Rice acreage may be down in Mississippi this season, but the amount of ground devoted to rice research at Mississippi State University’s Stoneville research station is as high as Extension agronomist Bobby Golden can remember.
This year, the U.S. Department of Agriculture estimates that the state’s growers planted about 105,000-110,000 acres, down from the 194,000 acres harvested in 2016. But MSU has 132 acres in a wide variety of rice trials led by six scientists along with six graduate students at the Delta Research and Extension Center, Golden says. The bulk of the research is supported by grower check-off funds administered by the Mississippi Rice Promotion Board.
Golden, as well as several other researchers, gave growers some glimpses of their projects at MSU’s recent rice field day at the DREC.
Based on input from growers, rice breeder Ed Redoña continues to look for genetic material that will improve heat tolerance in rice. High temperatures at the wrong time during plant reproduction can reduce yields by up to 10 percent, he says.
Redoña has imported what he calls “new blood” from the International Rice Research Institute in the Philippines and has begun making initial crosses with that genetic material. Altogether, he has about 58 acres of breeding material and varieties in various stages of development.
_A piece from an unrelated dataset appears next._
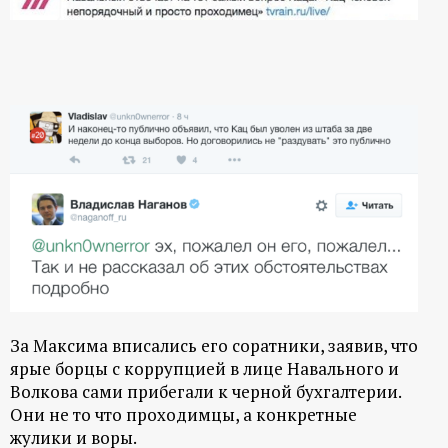
За Максима вписались его соратники, заявив, что
ярые борцы с коррупцией в лице Навального и
Волкова сами прибегали к черной бухгалтерии.
Они не то что проходимцы, а конкретные
жулики и воры.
Yield is the No. 1 selection criteria, followed by other characteristics, such as standability, disease resistance, and milling and cooking quality.
Selections that show promise are put into the five-state uniform regional rice nursery to see how they perform throughout the Mid-South. Redoña also may turn to a facility jointly managed by the five states in Puerto Rico to increase seed during the winter when Mississippi fields are fallow.
But the university’s work is not finished even after a variety is released. Take Thad, for example. MSU released the long-grain, which has high amylose and is suitable for parboiling, in 2016.
Golden and his group are conducting variety-by-nitrogen trials to determine optimum fertilization rates and timing for Thad as well as a number of new hybrids and Clearfield inbreds.
Monsanto recently donated its old Leland research station, including a greenhouse, to the university. Redoña says the equipment that is part of the donation will improve his breeding work by enhancing his work with molecular markers.
Grower problems influence trials
Golden along with MSU Extension weed specialist Jason Bond are leading two projects that look at the effects of herbicide drift on rice at various stages of development.
Early in the season, Bond and Golden receive calls from growers about potential drift from burn-down products applied to nearby soybean fields. In the fall, the calls are about desiccants applied to soybean fields that may drift onto nearby rice fields.
The researchers also are looking at different fertilization programs to determine the best regimes to nurse along damaged rice.
Bond also continues to conduct trials with new herbicides and those nearing registration. Among those is Provisia herbicide, which was registered in 2016 for use on Provisia rice.
Provisia herbicide from BASF is a grass material with no residual, so it will have to be as part of a full-season program that includes a residual as well as broadleaf control.
Several herbicides, including propanil, have shown antagonism when tankmixed with Provisia.
“Its quirky what causes us problems,” Bond says of Provisia. “The label will be pretty specific.”
Calling Dow’s Loyant with Rinskor active a “really cool herbicide,” Bond said the product can take out pigweed as well as Roundup did in its early days. Loyant also is good on barnyardgrass but isn’t nearly as strong on sprangletop. Loyant’s weakness is morningglory.
As a broadleaf herbicide, Bond says, Loyant is “death on a soybean,” so growers will have to pay close attention to drift management. It is not registered for use on rice.
March of the fall armyworm
Based on increasing infestations of fall armyworm, Jeff Gore, MSU associate Extension entomologist, is trying to replicate the defoliation the larvae can cause. Fall armyworms are migratory, moving north each year from South Texas and Florida.
For the past three to four years, Gore says the larval pest has been arriving earlier in Mississippi, allowing populations to build up to larger numbers.
Not only does he hope to quantify yield reduction but he also wants to examine the infestation’s effects on milling quality. This work is being done in conjunction with Dr. Gus Lorenz, University of Arkansas Extension entomologist, who is conducting similar trials in his state.
“We’re spraying a lot of rice now, but we don’t know where a lot of our recommendations for spraying fall armyworm on rice came from,” Gore says.